***** Working data *****

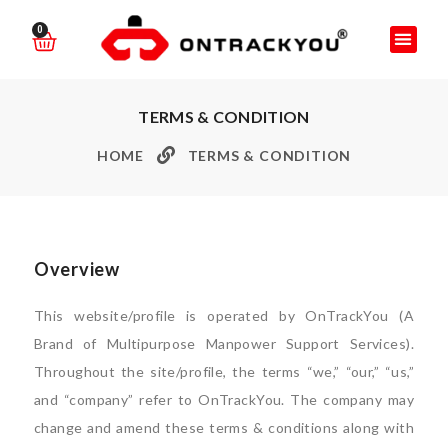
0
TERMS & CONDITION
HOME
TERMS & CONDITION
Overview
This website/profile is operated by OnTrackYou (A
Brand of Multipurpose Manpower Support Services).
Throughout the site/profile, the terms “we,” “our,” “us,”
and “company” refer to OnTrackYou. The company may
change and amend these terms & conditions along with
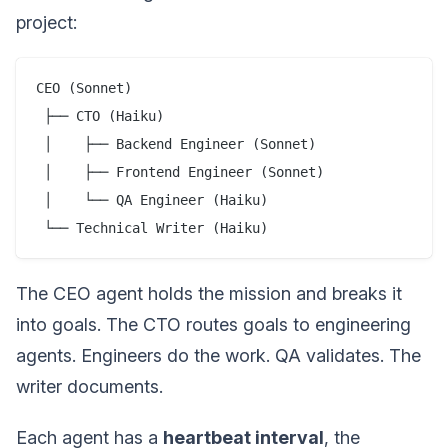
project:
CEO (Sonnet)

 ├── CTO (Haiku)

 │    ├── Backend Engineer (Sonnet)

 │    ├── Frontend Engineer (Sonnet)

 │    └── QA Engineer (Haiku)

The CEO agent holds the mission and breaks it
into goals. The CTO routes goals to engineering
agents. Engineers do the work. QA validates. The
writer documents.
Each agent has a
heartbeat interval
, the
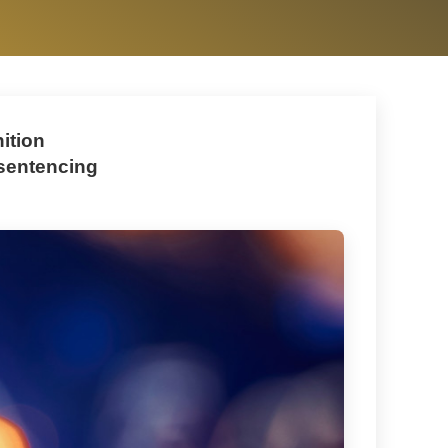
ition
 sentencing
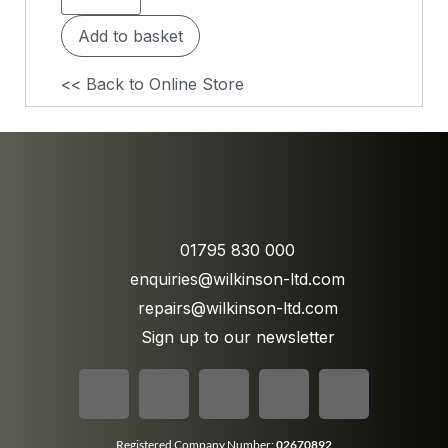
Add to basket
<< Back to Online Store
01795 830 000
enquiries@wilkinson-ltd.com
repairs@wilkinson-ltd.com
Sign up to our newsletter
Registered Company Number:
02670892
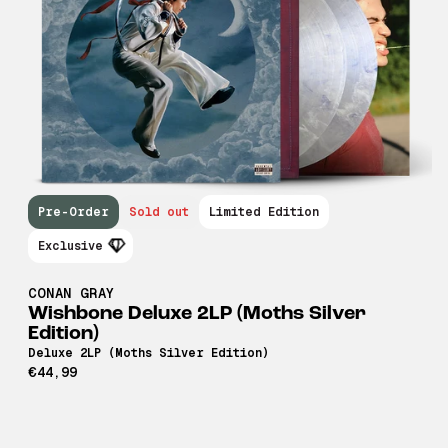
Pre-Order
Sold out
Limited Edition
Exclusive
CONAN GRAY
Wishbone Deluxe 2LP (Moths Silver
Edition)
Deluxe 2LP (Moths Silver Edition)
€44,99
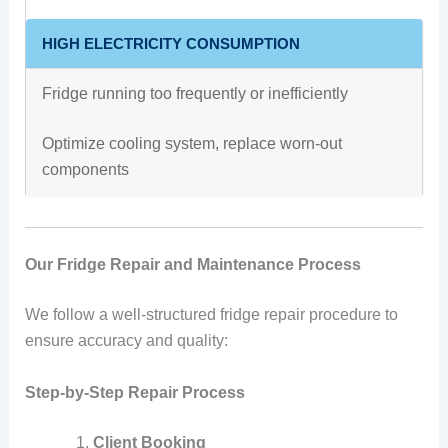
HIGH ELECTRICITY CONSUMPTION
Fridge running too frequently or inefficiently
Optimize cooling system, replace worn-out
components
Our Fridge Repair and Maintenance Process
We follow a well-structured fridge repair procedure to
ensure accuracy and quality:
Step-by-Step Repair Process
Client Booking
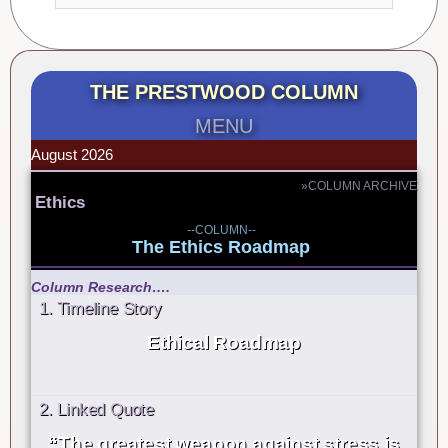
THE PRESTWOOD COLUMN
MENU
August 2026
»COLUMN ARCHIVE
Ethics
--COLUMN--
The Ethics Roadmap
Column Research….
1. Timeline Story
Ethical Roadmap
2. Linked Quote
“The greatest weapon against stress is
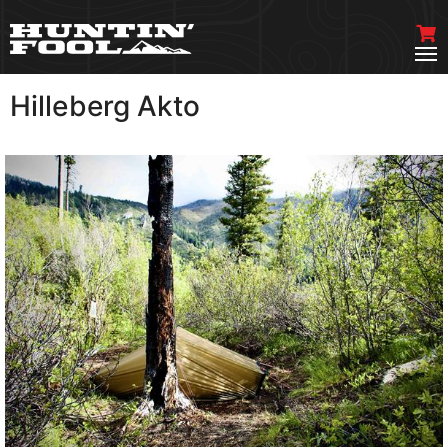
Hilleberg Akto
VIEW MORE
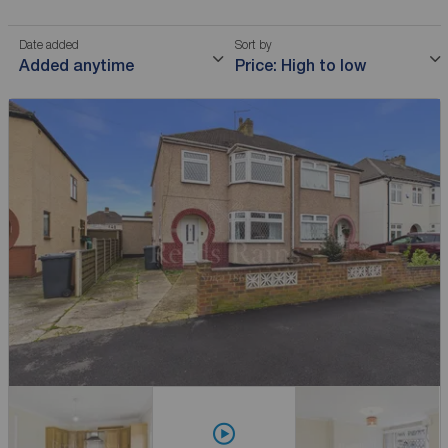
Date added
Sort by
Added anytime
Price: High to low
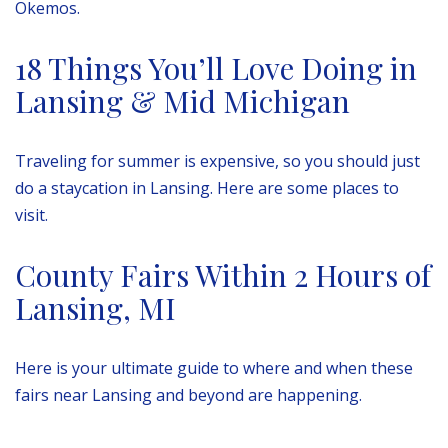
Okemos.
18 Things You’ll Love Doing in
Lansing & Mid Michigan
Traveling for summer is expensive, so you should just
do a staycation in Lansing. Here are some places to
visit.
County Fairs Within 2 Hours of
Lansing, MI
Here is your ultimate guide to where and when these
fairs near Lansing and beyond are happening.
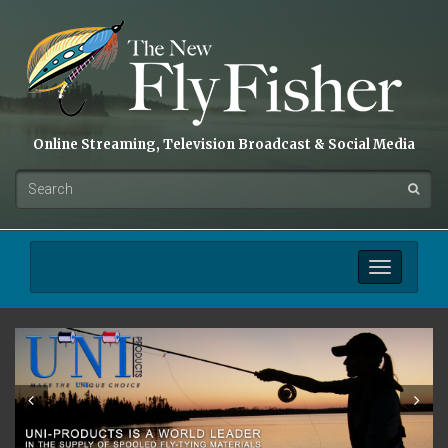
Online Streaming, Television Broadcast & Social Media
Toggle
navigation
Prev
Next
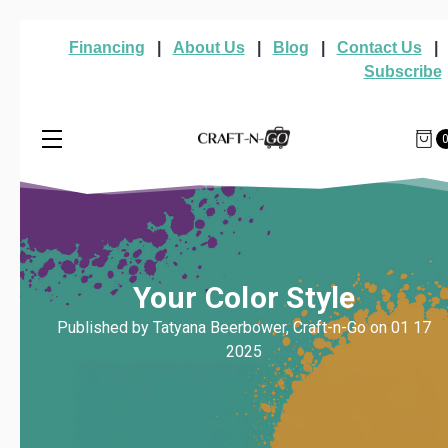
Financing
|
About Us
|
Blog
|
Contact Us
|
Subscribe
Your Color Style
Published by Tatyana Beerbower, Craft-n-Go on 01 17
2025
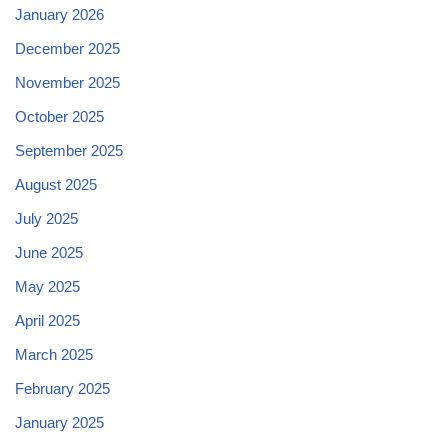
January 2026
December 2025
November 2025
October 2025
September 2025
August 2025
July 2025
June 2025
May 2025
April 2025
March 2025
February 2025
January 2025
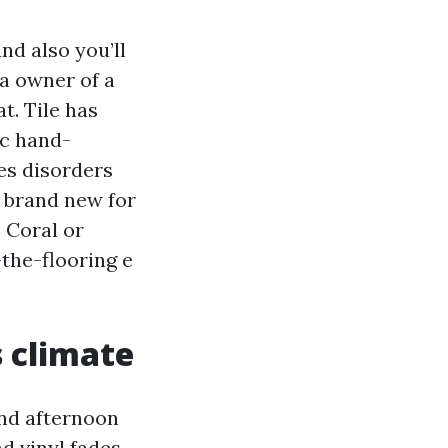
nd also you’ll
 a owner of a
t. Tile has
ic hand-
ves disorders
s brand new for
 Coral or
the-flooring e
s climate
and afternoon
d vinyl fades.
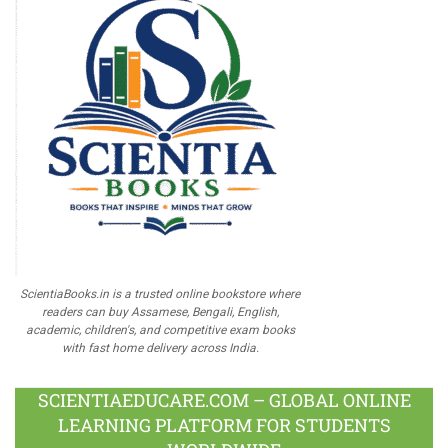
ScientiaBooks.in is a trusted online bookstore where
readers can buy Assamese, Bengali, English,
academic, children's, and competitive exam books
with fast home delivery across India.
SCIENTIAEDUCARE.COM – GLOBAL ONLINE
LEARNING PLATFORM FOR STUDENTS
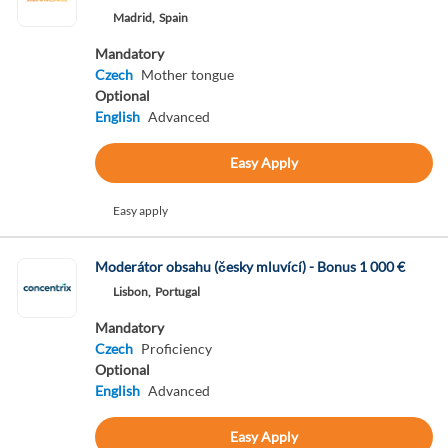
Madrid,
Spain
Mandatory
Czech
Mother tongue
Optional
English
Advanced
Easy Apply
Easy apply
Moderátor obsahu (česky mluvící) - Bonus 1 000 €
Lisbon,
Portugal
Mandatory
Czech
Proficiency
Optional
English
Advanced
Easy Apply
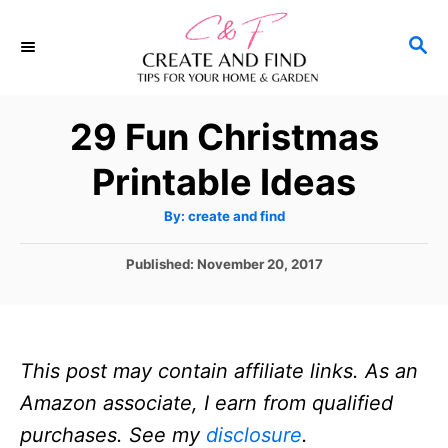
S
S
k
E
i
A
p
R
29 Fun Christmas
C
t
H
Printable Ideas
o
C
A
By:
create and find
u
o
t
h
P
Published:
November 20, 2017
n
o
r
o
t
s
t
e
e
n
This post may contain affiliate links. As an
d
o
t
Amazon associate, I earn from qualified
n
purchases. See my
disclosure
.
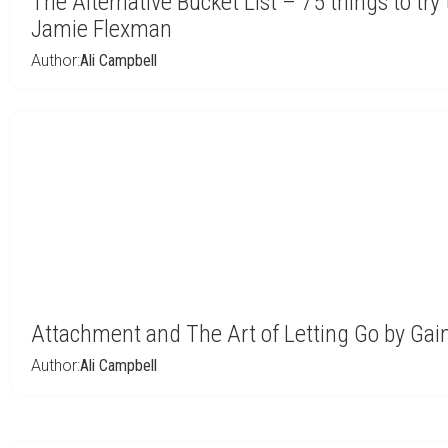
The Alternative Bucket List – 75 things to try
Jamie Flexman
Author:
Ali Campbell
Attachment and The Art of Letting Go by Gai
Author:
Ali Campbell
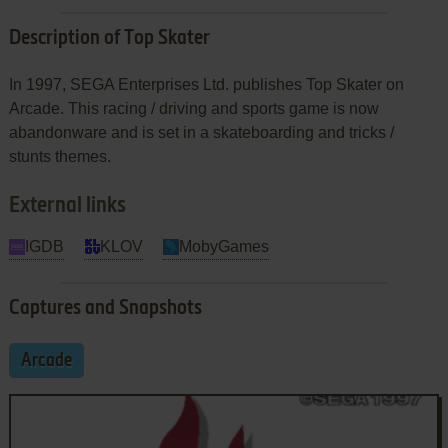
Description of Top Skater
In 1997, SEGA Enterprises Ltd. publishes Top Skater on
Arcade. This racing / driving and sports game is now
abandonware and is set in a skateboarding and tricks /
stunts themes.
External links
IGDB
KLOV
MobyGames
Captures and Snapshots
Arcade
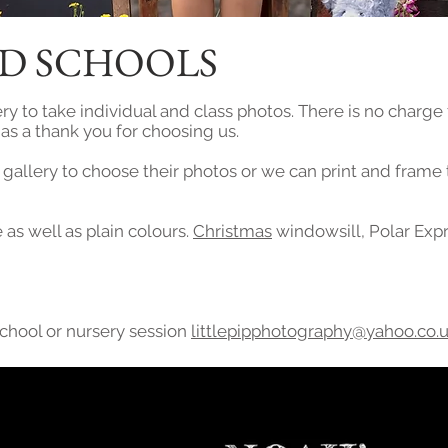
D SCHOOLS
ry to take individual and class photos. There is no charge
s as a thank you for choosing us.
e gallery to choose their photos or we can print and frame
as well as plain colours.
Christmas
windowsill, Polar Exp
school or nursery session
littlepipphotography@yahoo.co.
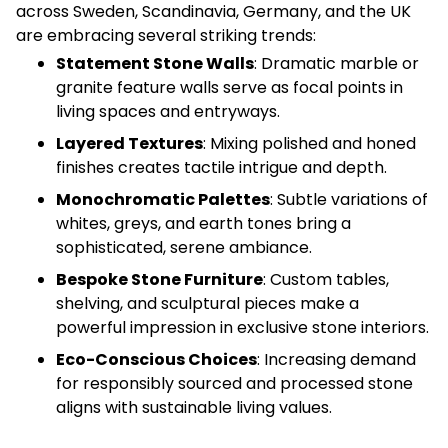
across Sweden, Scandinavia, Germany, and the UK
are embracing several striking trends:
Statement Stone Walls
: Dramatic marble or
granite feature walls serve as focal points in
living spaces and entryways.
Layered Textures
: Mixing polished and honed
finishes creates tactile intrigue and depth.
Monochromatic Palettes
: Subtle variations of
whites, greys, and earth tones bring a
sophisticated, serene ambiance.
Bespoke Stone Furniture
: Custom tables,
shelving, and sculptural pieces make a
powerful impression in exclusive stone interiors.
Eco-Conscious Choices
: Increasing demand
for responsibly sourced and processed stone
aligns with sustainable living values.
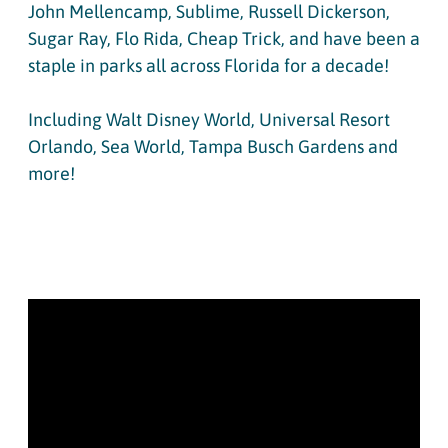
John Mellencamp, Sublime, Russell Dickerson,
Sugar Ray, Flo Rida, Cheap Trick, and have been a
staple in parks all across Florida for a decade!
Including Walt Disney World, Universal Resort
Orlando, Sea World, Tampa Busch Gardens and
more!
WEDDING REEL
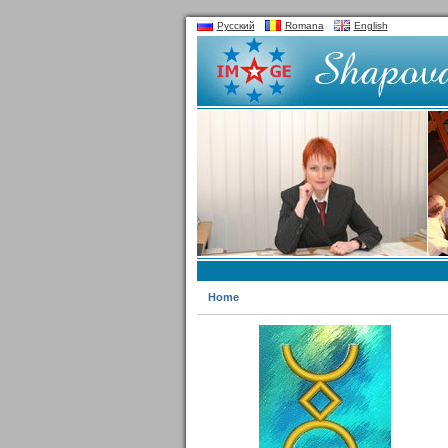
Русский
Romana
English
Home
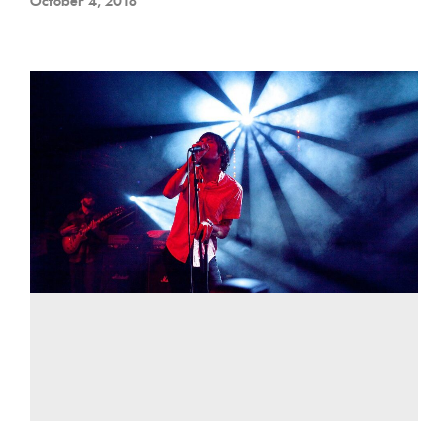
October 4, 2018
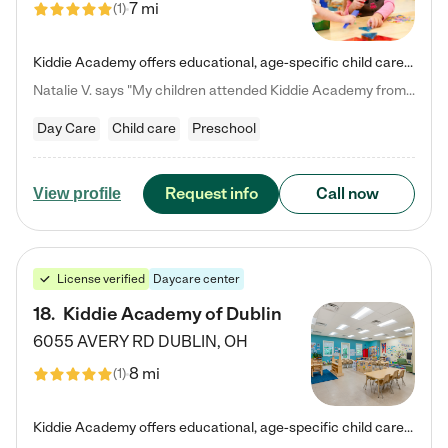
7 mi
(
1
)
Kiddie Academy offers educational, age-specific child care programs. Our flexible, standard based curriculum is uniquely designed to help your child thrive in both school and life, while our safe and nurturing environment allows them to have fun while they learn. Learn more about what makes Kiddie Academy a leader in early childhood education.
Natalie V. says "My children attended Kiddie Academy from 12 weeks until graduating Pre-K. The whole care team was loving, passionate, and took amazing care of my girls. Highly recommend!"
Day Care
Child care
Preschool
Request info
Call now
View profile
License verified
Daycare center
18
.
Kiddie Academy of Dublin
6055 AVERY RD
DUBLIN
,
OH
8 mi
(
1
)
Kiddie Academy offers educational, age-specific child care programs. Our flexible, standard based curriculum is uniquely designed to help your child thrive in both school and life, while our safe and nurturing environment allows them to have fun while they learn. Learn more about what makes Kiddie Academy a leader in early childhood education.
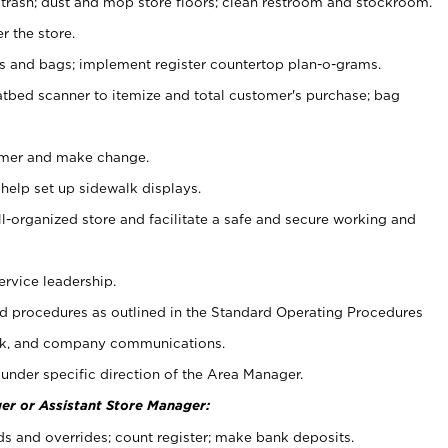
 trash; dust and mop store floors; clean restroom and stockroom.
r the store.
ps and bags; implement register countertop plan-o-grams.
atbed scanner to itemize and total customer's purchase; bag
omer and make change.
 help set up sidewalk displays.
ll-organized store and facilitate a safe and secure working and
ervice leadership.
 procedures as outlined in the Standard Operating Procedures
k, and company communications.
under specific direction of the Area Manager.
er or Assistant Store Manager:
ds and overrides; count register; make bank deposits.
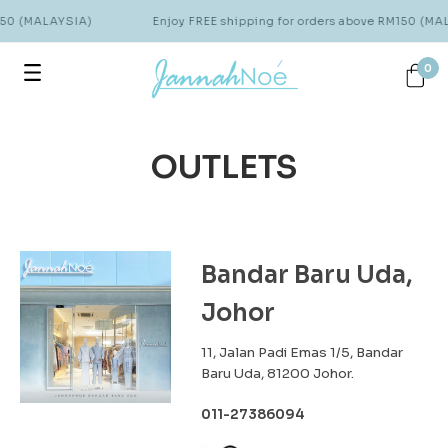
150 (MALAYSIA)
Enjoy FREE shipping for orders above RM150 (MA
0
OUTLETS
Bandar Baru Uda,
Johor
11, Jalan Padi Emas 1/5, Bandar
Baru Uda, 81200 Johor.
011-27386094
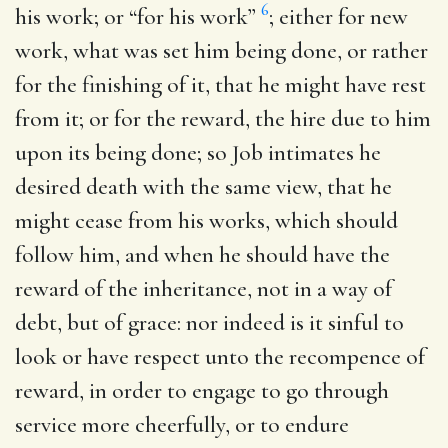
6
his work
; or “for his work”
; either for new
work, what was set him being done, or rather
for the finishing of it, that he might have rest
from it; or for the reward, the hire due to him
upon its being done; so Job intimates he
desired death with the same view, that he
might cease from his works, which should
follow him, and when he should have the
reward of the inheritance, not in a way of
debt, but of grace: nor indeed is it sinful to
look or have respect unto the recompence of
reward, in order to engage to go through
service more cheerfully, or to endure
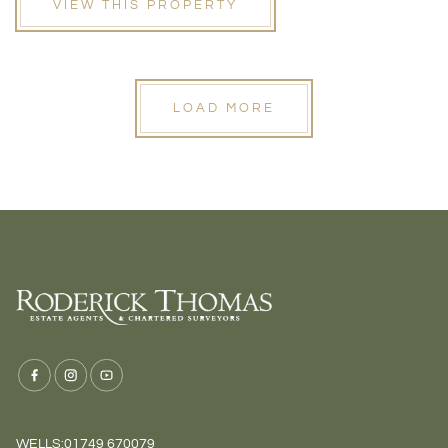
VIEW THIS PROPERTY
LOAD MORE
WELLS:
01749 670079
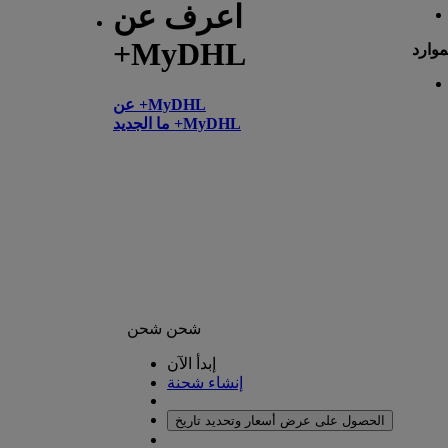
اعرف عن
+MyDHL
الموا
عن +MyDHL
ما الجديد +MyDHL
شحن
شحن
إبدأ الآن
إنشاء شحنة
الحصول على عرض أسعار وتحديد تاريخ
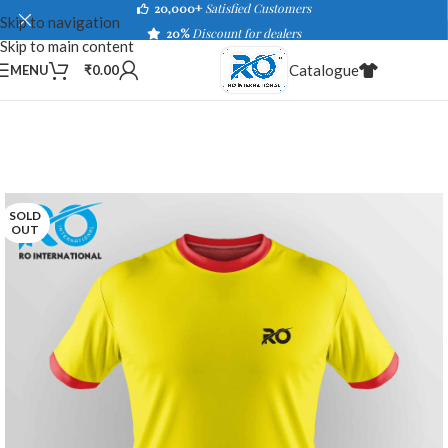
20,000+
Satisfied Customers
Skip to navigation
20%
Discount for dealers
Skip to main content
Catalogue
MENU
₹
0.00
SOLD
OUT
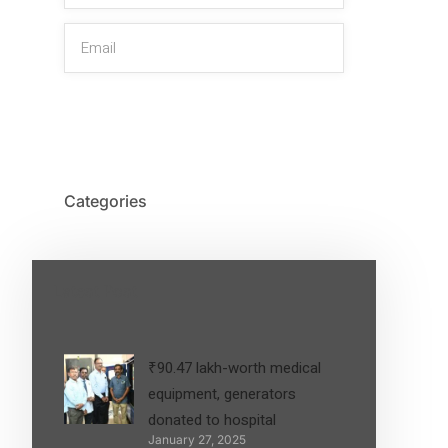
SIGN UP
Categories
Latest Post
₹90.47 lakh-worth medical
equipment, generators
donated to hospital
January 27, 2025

*****

#### [Activity]
Return, from the material above, every line with the word "Deluxe".

#### [Result]
Wishbone Deluxe 2LP (Moths Silver
Deluxe 2LP (Moths Silver Edition)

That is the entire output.